Revise "language" field validation
Closed, ResolvedPublic

Description

Supposedly, the language field should only accept language codes matching either xx or xx-xx* formats.

However, the pattern seems to be matching other strings as well (e.g., "spanish").

Nonetheless, why is Citoid returing "spanish" for some sources? See for example https://www.elpais.com.uy/mundo/relato-esposa-fiscal-paraguayo-marcelo-pecci-asesinado-colombia.html

Event Timeline

The pattern used in our code comes from Citoid's fixLang: /^[a-z]{2}(?:-?[a-z]{2,})*$/i. I mistakenly thought it meant codes matching the xx or xx-xx* formats, but of course I was wrong.

On the other hand, the language parameter of the Cite web citation template (for example) accepts "either the ISO 639 language code (preferred) or the full language name".

In fact, there is a list here of the values it and other CS1/2 citation templates accept.

Note that there are some values that, although valid for CS1/2 templates' language parameter, would not pass Citoid validation. For example, abq-latn, or es-419. We may have to report this to Citoid.

What should we do in Web2Cit?

  • Should we continue using the same pattern as Citoid's fixLang but change the documentation accordingly?
  • Should we accept any non-empty string, but warn users that only values in the list above will be recognized by Wikipedia?
  • Should we validate against the full list of languages supported by CS1/2 templates?
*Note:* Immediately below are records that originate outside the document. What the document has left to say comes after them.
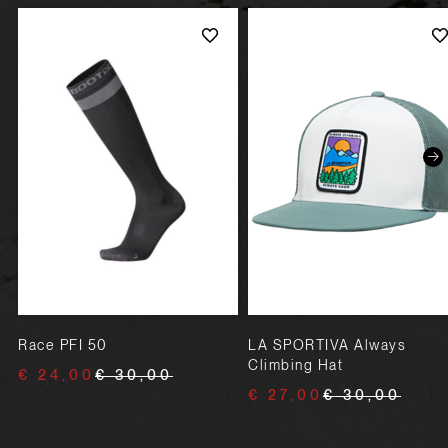
Race PFI 50
LA SPORTIVA Always
Climbing Hat
€ 24,00
€ 30,00
€ 27,00
€ 30,00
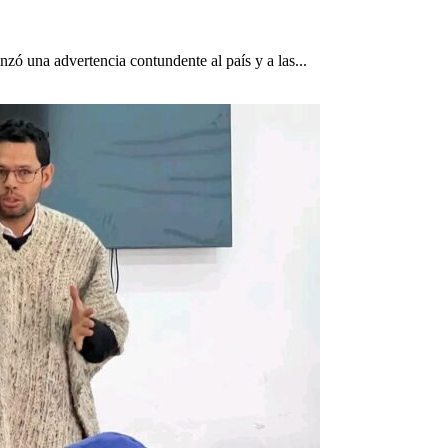
ó una advertencia contundente al país y a las...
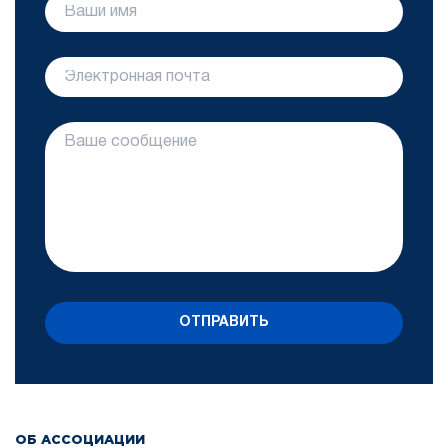
ОТПРАВИТЬ
ОБ АССОЦИАЦИИ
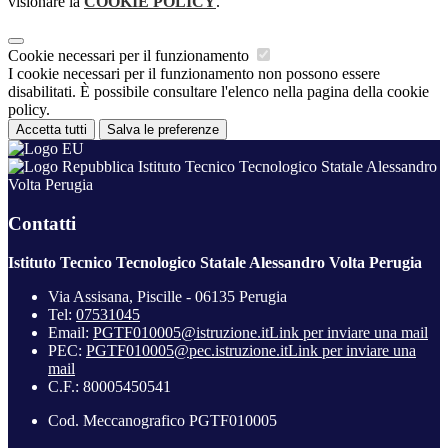
visionare la
COOKIE POLICY
.
Cookie necessari per il funzionamento
I cookie necessari per il funzionamento non possono essere
disabilitati. È possibile consultare l'elenco nella pagina della cookie
policy.
Accetta tutti
Salva le preferenze
Istituto Tecnico Tecnologico Statale Alessandro
Volta Perugia
Contatti
Istituto Tecnico Tecnologico Statale Alessandro Volta Perugia
Via Assisana, Piscille - 06135 Perugia
Tel:
07531045
Email:
PGTF010005@istruzione.it
Link per inviare una mail
PEC:
PGTF010005@pec.istruzione.it
Link per inviare una
mail
C.F.: 80005450541
Cod. Meccanografico PGTF010005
Note that there are some values that, although valid for CS1/2 templates' language parameter, would not pass Citoid validation. For example, abq-latn, or es-419. We may have to report this to Citoid.
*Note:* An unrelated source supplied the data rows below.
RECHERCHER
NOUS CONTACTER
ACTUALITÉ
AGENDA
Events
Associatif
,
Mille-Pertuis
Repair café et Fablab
Added comment here: T93561

Should we continue using the same pattern as Citoid's fixLang but change the documentation accordingly?
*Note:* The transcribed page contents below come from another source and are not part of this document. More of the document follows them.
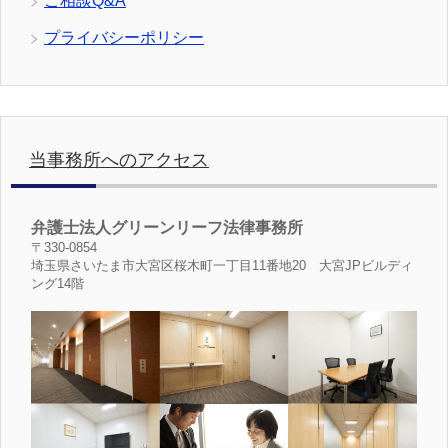
ご相談Q&A
プライバシーポリシー
当事務所へのアクセス
弁護士法人グリーンリーフ法律事務所
〒330-0854
埼玉県さいたま市大宮区桜木町一丁目11番地20 大宮JPビルディ
ング14階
Because using language codes is recommended, we could make our validation stricter than Citoid's and accept language codes only. However, we probably don't want to do this until we find a way to convert Citoid-valid languages into Web2Cit-valid ones (T312110), to prevent fallback template from failing.

Should we accept any non-empty string, but warn users that only values in the list above will be recognized by Wikipedia?

Being less strict than Citoid may work, and would support Wikipedia-valid languages not supported by Citoid (see above).

...the language parameter of the Cite web citation template (for example) accepts "either the ISO 639 language code (preferred) or the full language name" ... there is a list here of the values it and other CS1/2 citation templates accept.

BTW, tried this today and couldn't get templates Cite web or Cite news throw an error if supposedly unsupported values were used in the corresponding language fields.

diegodlh claimed this task.

Flexibilized language validation pattern as "any non-empty string" in w2c-core's 760b8159.

Updated Fields documentation on-wiki as well.